Saddles for Breakfast

David McKay, New York, 1961, 186 pp, illus Paul Laune

There is also a Book Club edition, presumably printed around the same time.  It has the same cover
art and illustrations as the original.  

 

The blurb:

“Robin Marshall was delighted at the chance to have a respite from her large, befuddling family and take a summer
job at her cousin’s riding academy in California.  What she found was a far cry from her expectations. For reasons
she could not fathom at first, the place had lost its former prestige. The fences needed mending, the horses needed
currying, and its clientele--now switched over to a rival, showier stable--needed to be won back. To make it worse,
Robin’s surly cousin, Butch, showed nothing but enmity toward her, and Cora, his mother, distrusted her ability to
handle the horses or do anything beyond household chores.

 

Because Robin had a genuine love of horses and riding and a willingness to work, her cousins soon acknowledged her for the real horsewoman she was. But they all knew hard work wasn’t enough to get the place on its feet again. This was where Robin’s penchant for making friends, her flair for publicity and knack for teaching young riders all came to the forefront.  At summer’s end, just as an exultant Robin was headed back home toward her familiar school and a more appreciated family, came a new emergency. But by now Robin knew that one began to grow up by accepting responsibilities and she made the hard decision.
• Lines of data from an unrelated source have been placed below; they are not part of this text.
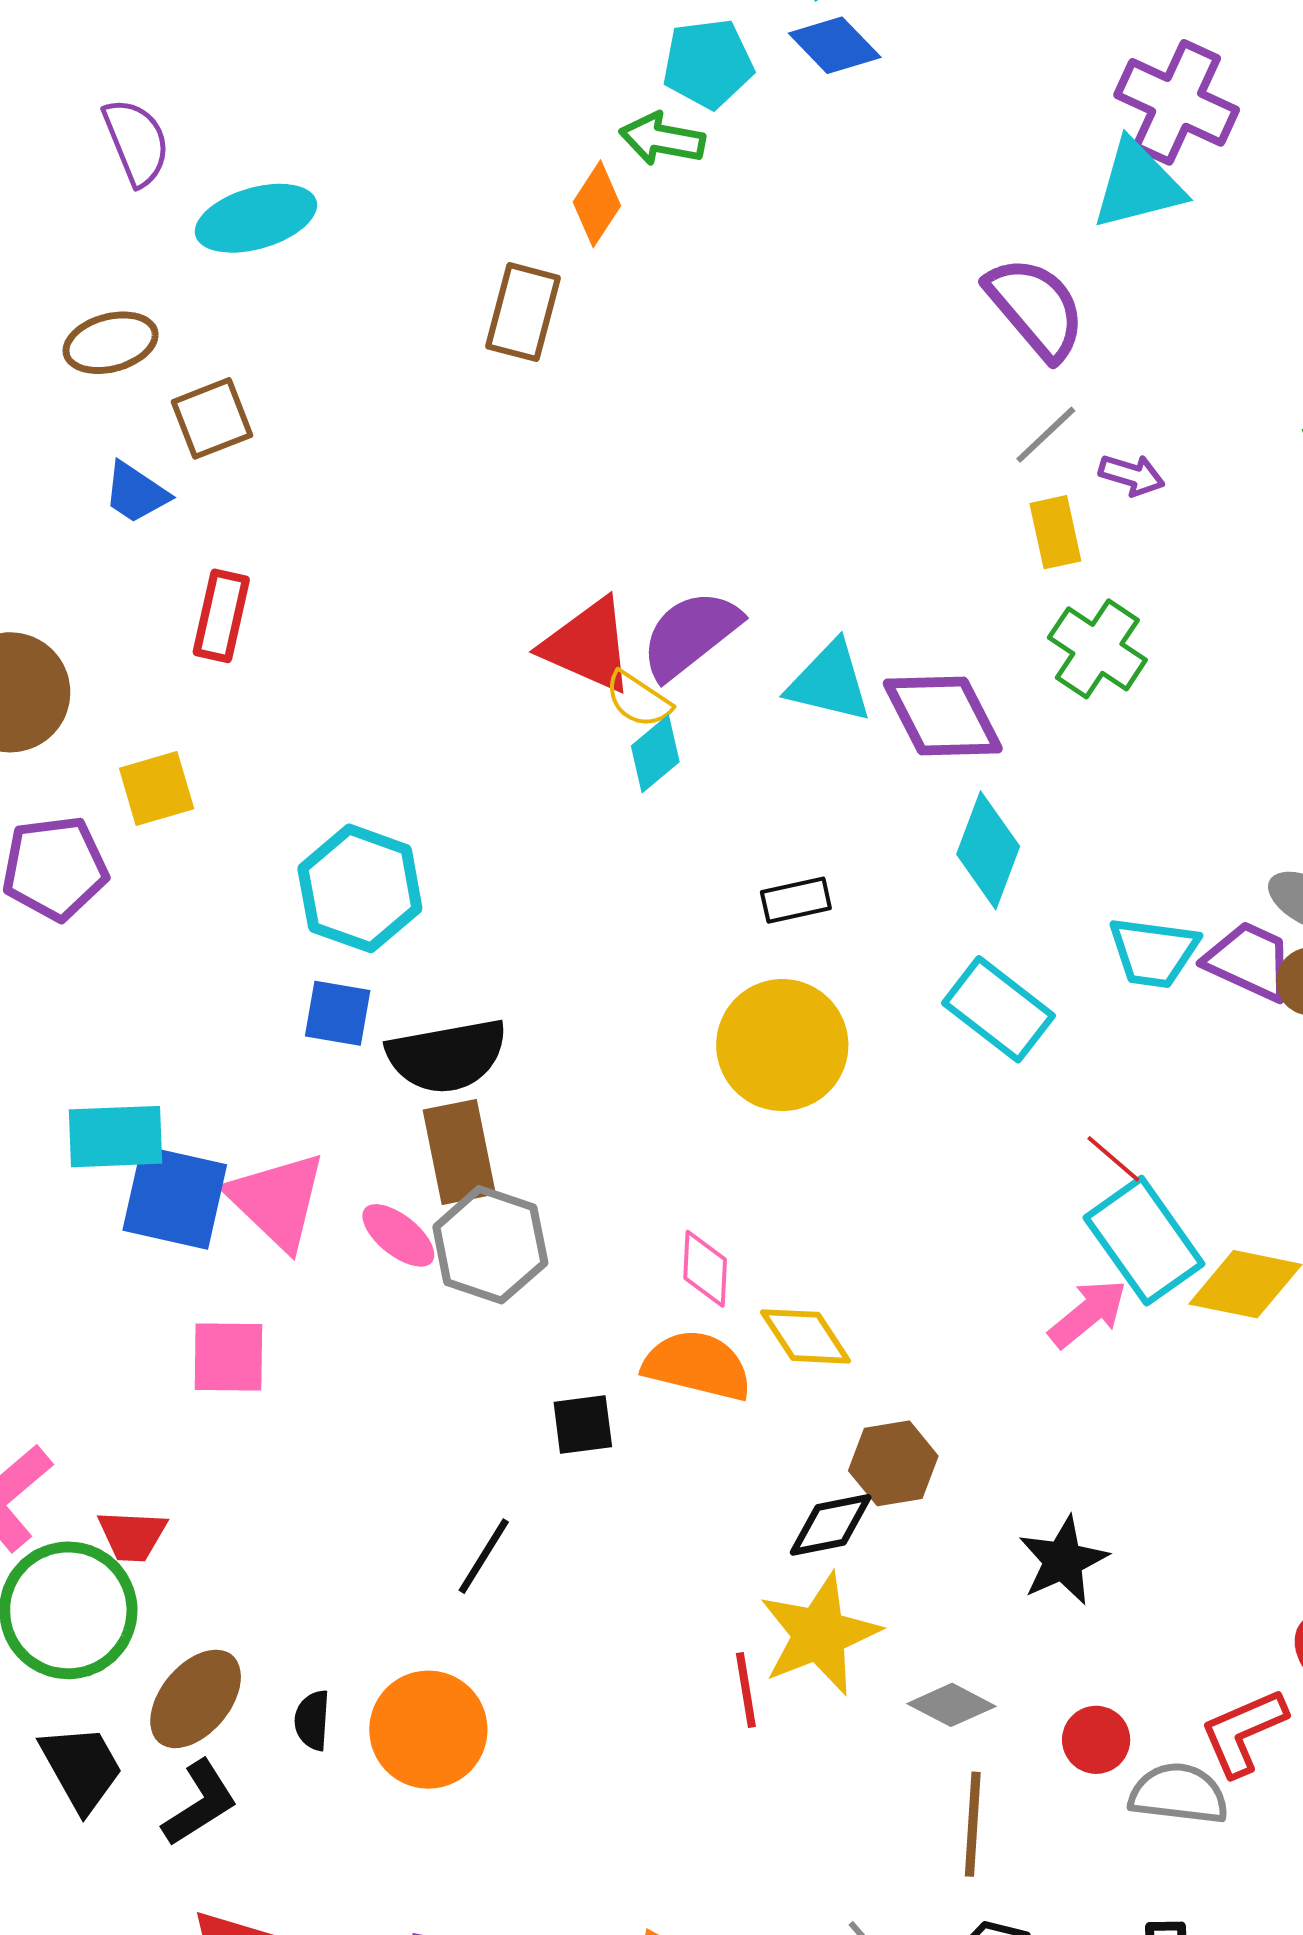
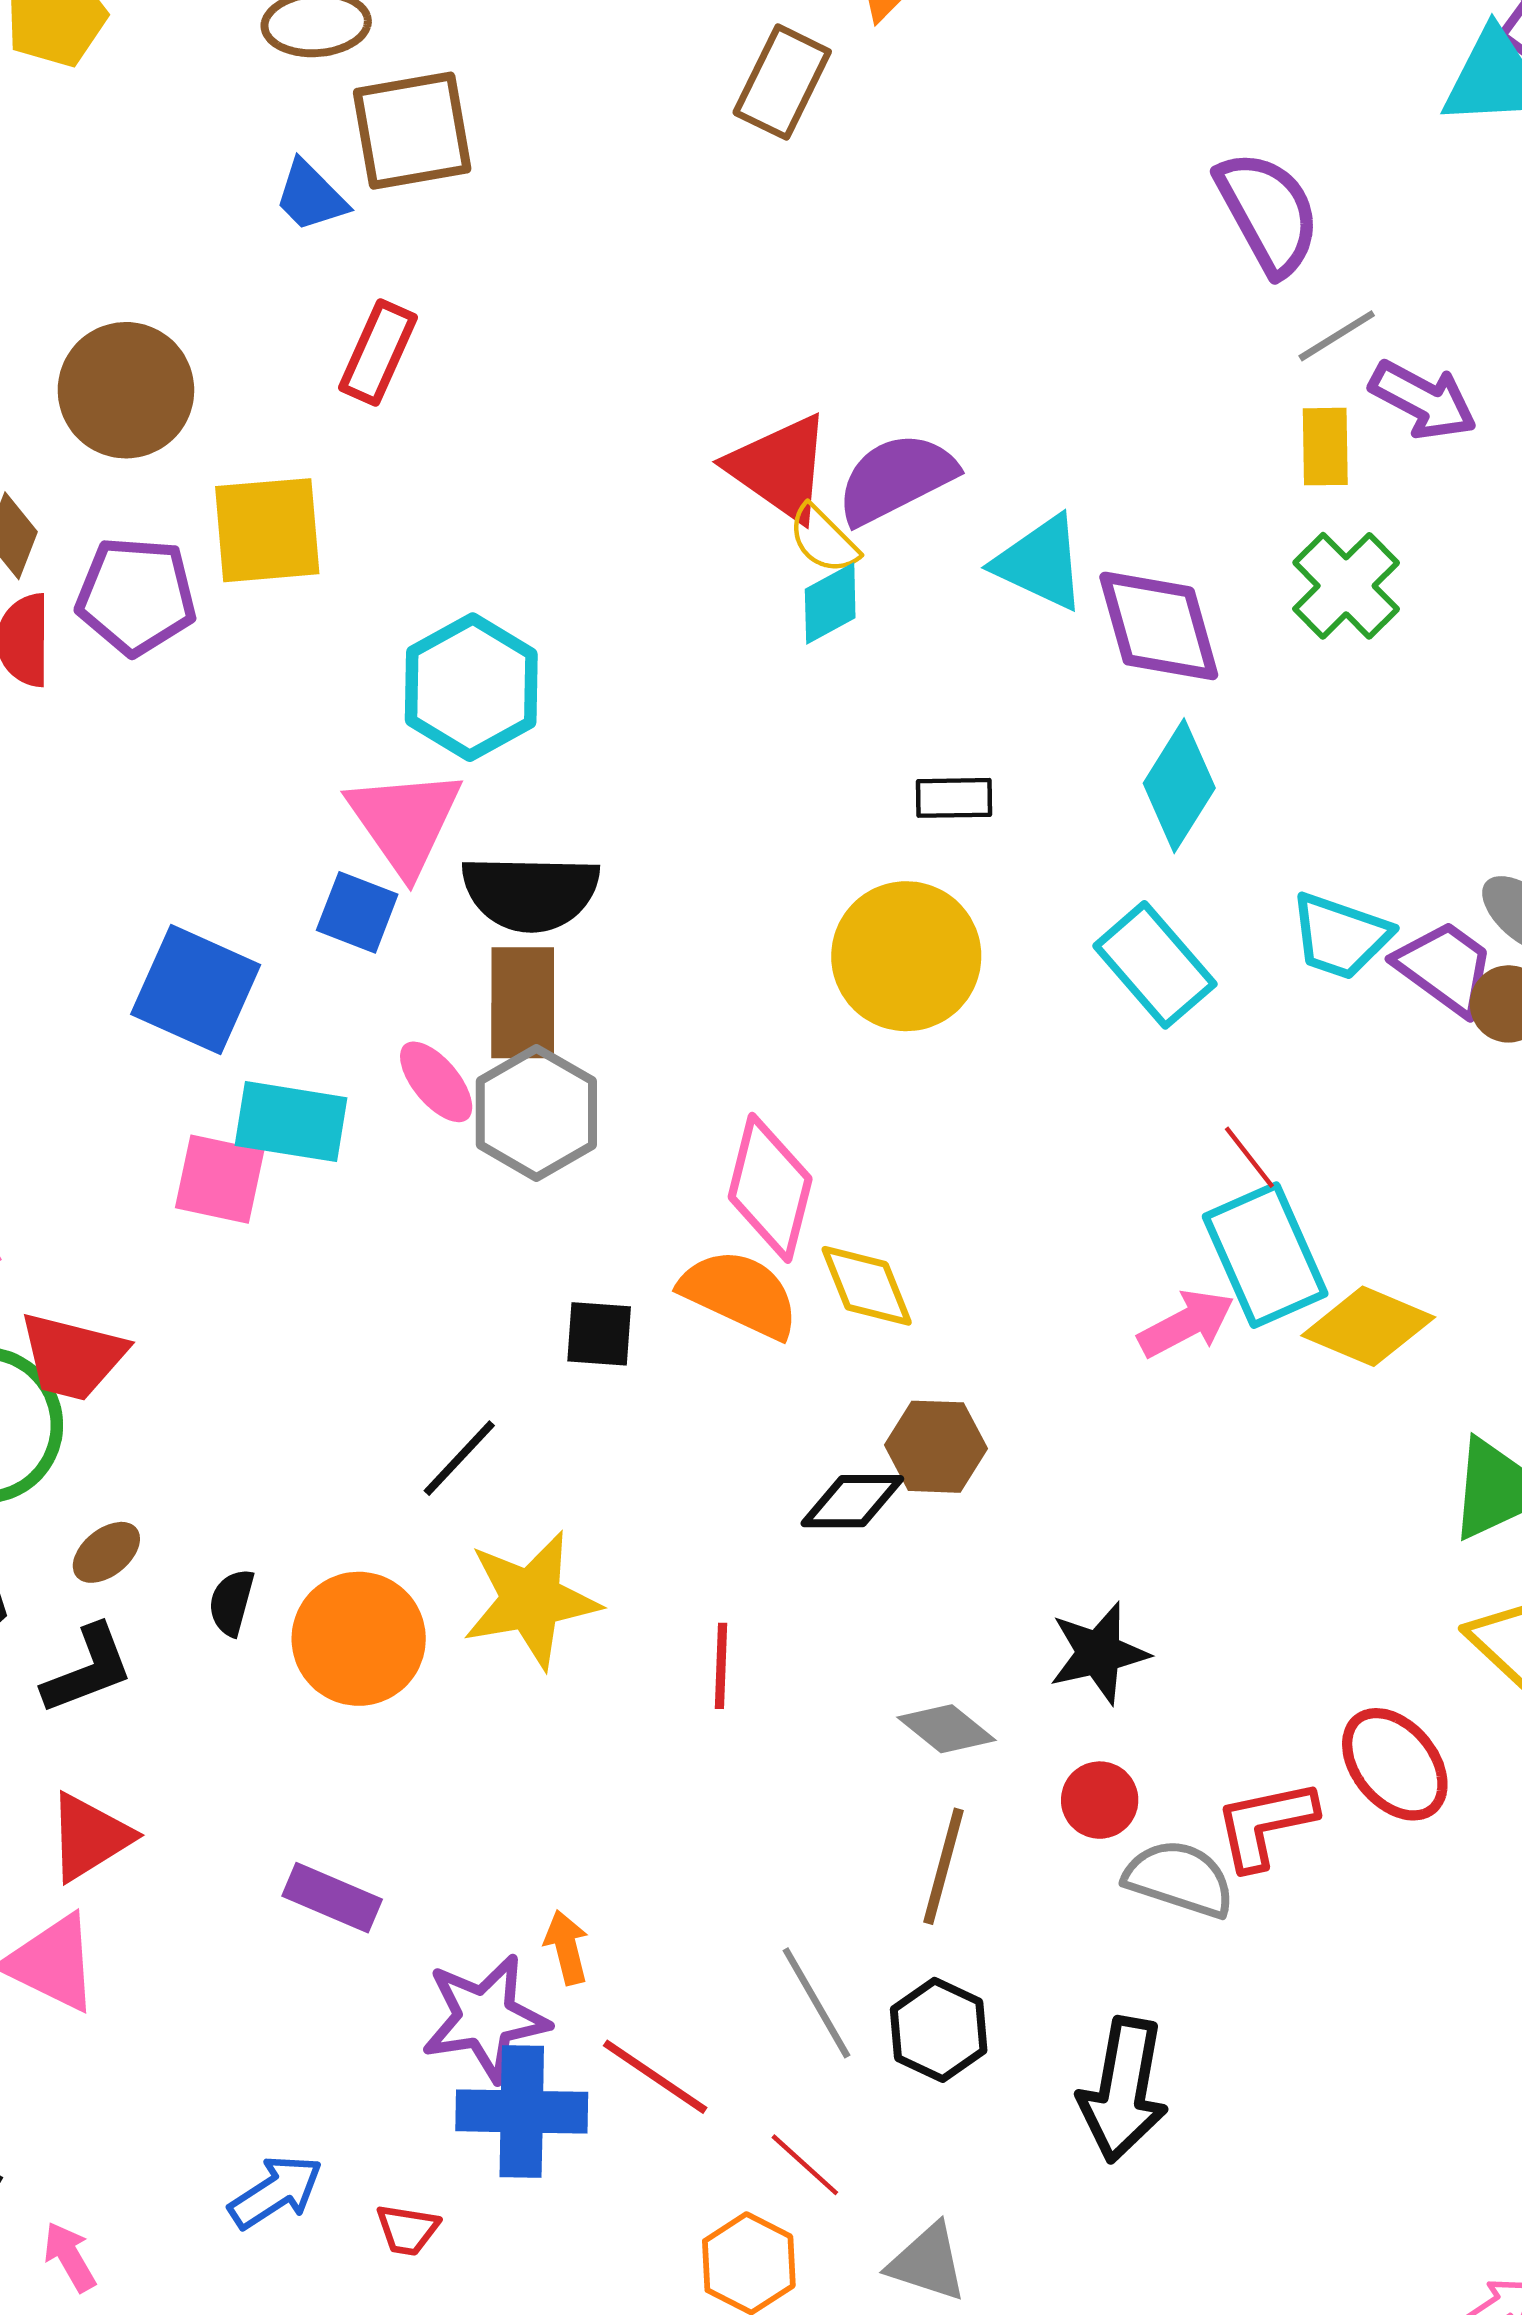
purple semicircle: (1036, 308) -> (1268, 212), moved
brown square: (212, 418) -> (412, 131), size x1.4
purple arrow: (1132, 475) -> (1423, 400), size x1.5
yellow square: (157, 788) -> (267, 530), size x1.4
blue square: (338, 1013) -> (357, 912), moved
cyan rectangle: (115, 1137) -> (291, 1122), moved
pink triangle: (277, 1201) -> (405, 821), moved
pink diamond: (705, 1269) -> (770, 1188), size x1.6
red trapezoid: (132, 1536) -> (73, 1356), size x1.4
black star: (1063, 1561) -> (1099, 1653), moved
yellow star: (819, 1634) -> (531, 1600), moved
brown ellipse: (196, 1699) -> (106, 1552), size x0.6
There would be friends to help her -- Paula, her best friend, the handsome Guy Kennedy; and all the girls of the newly organized CurryComb Cub.”

 

Janet Randall wrote books both under her own name, and co-authored with her husband, credited as by “Bob and Jan Young”.  Jan Randall was the daughter of a newspaper editor,and was born in the Mojave desert town of Lancaster, California.  The family moved to suburban Los Angeles, but Janet was able to learn to ride during weekends and holidays spent on a ranch in the Big Tujunga Canyon of the Sierra Madres.  She rode with a drill team performing at local parades and horse shows in San Diego.

 

She stuied at the University of California, and there met her husband, Robert W. Young.  She married him in 1940, and while he published or edited weekly newspapers, she wrote occasional columns until having children put a stop to her newspaper career.  Both husband and wife then worked as freelance writers, publishing work on “any subject they found saleable.”  Their children did not share their parents’ interest in newspapers, their chief interest being mathematics.  History does not relate whether the horse gene skipped them too.  Many thanks to Susan Bourgeau for all her help with this page.

 

Finding the book:  Saddles for Breakfast was not published in the UK, and is difficult to find here.  It is however pretty easy to find in the USA.